The records below are to be set down word for word, with every picture left out.

Items listed in a dataset:
____
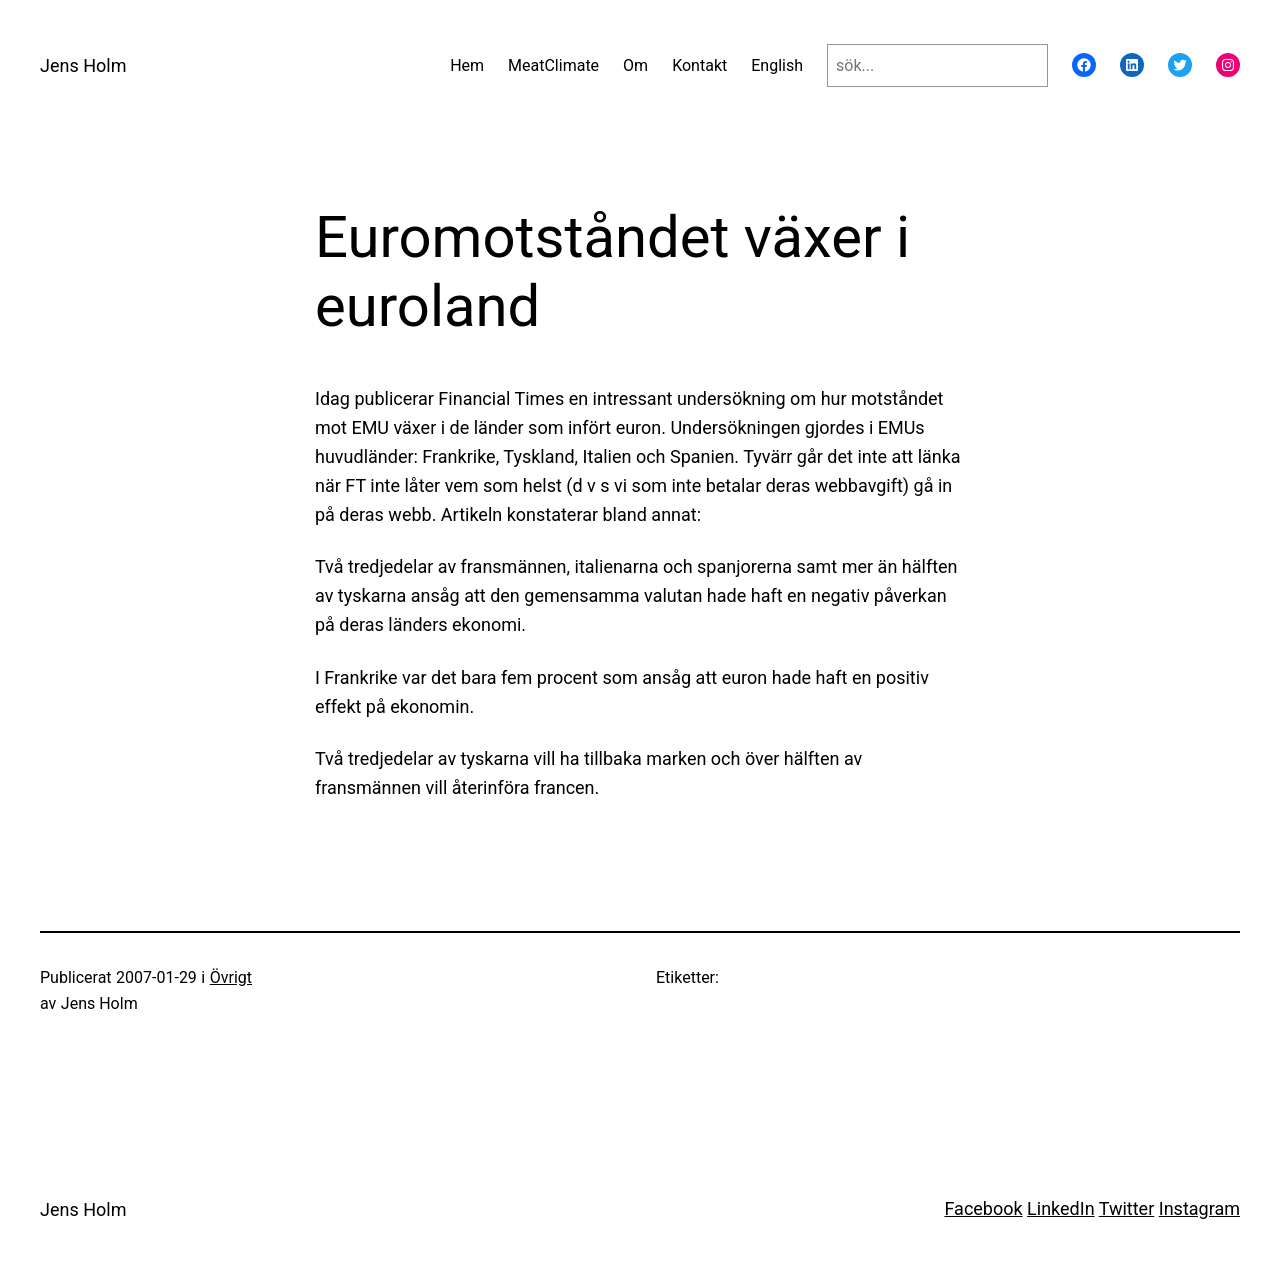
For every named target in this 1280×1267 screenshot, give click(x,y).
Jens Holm (83, 65)
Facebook (983, 1208)
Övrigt (231, 977)
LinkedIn (1061, 1208)
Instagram (1199, 1208)
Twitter (1127, 1208)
____
Result of the exercise:
For every named target in this 1280×1267 screenshot, give click(x,y).
Jens Holm (83, 65)
Facebook (983, 1208)
Övrigt (231, 977)
LinkedIn (1061, 1208)
Instagram (1199, 1208)
Twitter (1127, 1208)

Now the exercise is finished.